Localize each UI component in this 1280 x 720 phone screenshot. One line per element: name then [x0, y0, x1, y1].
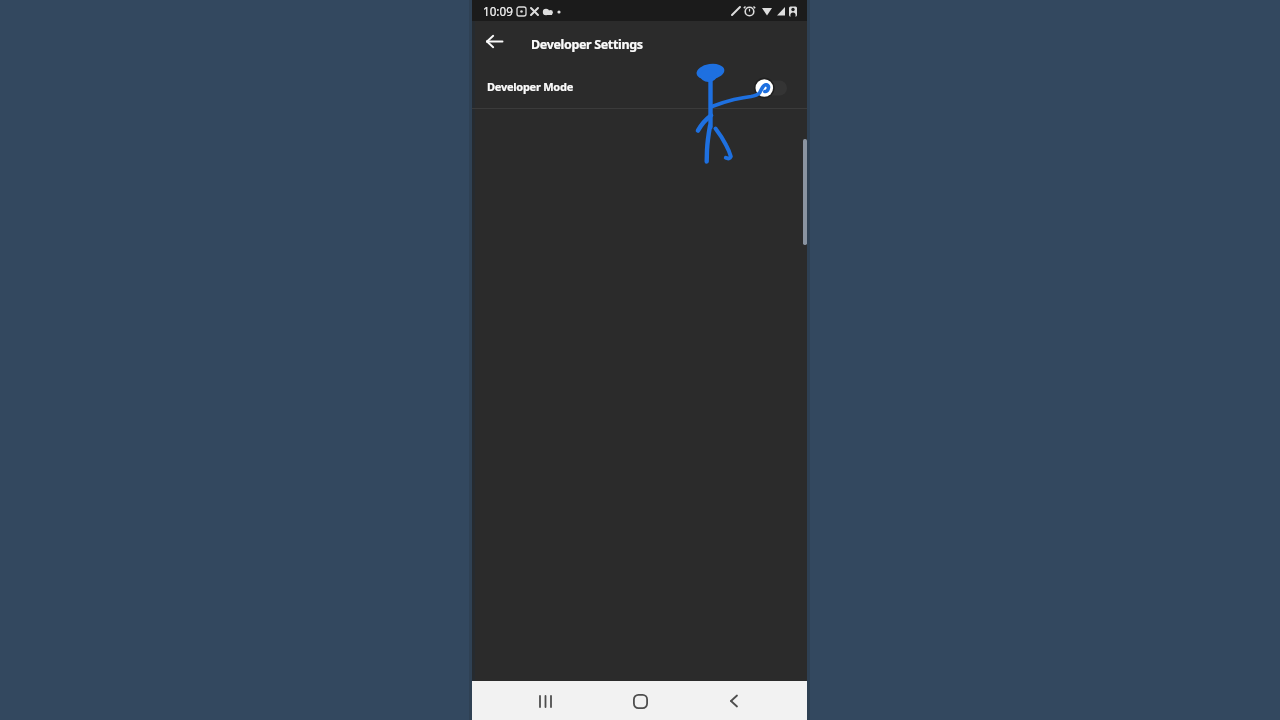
staticText: Developer Mode: [487, 79, 573, 94]
button[interactable]: Developer Mode: [472, 65, 807, 108]
button[interactable]: [624, 685, 656, 717]
button[interactable]: [750, 75, 790, 101]
staticText: 10:09: [483, 3, 513, 19]
button[interactable]: [718, 685, 750, 717]
staticText: Developer Settings: [531, 36, 643, 53]
button[interactable]: [478, 27, 510, 59]
button[interactable]: [529, 685, 561, 717]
···
## WHAT IS EXPECTED
Each record above must be retyped exactly as given, with the images excluded.

## SOLVED PROBLEM
Localize each UI component in this 1280 x 720 phone screenshot. One line per element: name then [x0, y0, x1, y1].
staticText: Developer Mode: [487, 79, 573, 94]
button[interactable]: Developer Mode: [472, 65, 807, 108]
button[interactable]: [624, 685, 656, 717]
button[interactable]: [750, 75, 790, 101]
staticText: 10:09: [483, 3, 513, 19]
button[interactable]: [718, 685, 750, 717]
staticText: Developer Settings: [531, 36, 643, 53]
button[interactable]: [478, 27, 510, 59]
button[interactable]: [529, 685, 561, 717]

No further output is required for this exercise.